At the line containing "典型应用场景与价值体现", begin retyping, and stop after the last line of the data; add nothing.

**Exercise materials:**
——

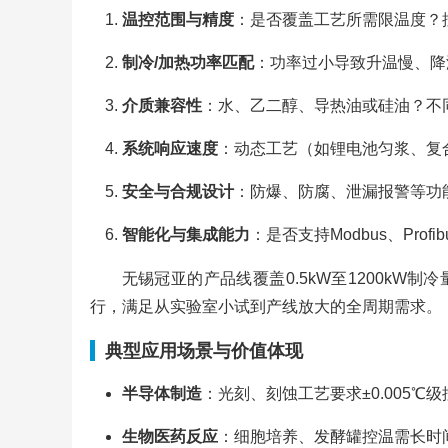
温控范围与精度
：是否覆盖工艺所需限温度？
制冷/加热功率匹配
：功率过小导致升温慢、降
介质兼容性
：水、乙二醇、导热油或硅油？不
系统响应速度
：动态工艺（如锂电池匀浆、复
安全与合规设计
：防爆、防腐、泄漏报警等功
智能化与集成能力
：是否支持Modbus、Prof
无锡冠亚的产品线覆盖0.5kW至1200kW
行，满足从实验室小试到产线放大的全周期需求。
典型应用场景与价值体现
半导体制造
：光刻、刻蚀工艺要求±0.005℃
生物医药反应
：细胞培养、发酵罐控温需长时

——

**Response:**
典型应用场景与价值体现
半导体制造
：光刻、刻蚀工艺要求±0.005℃
生物医药反应
：细胞培养、发酵罐控温需长时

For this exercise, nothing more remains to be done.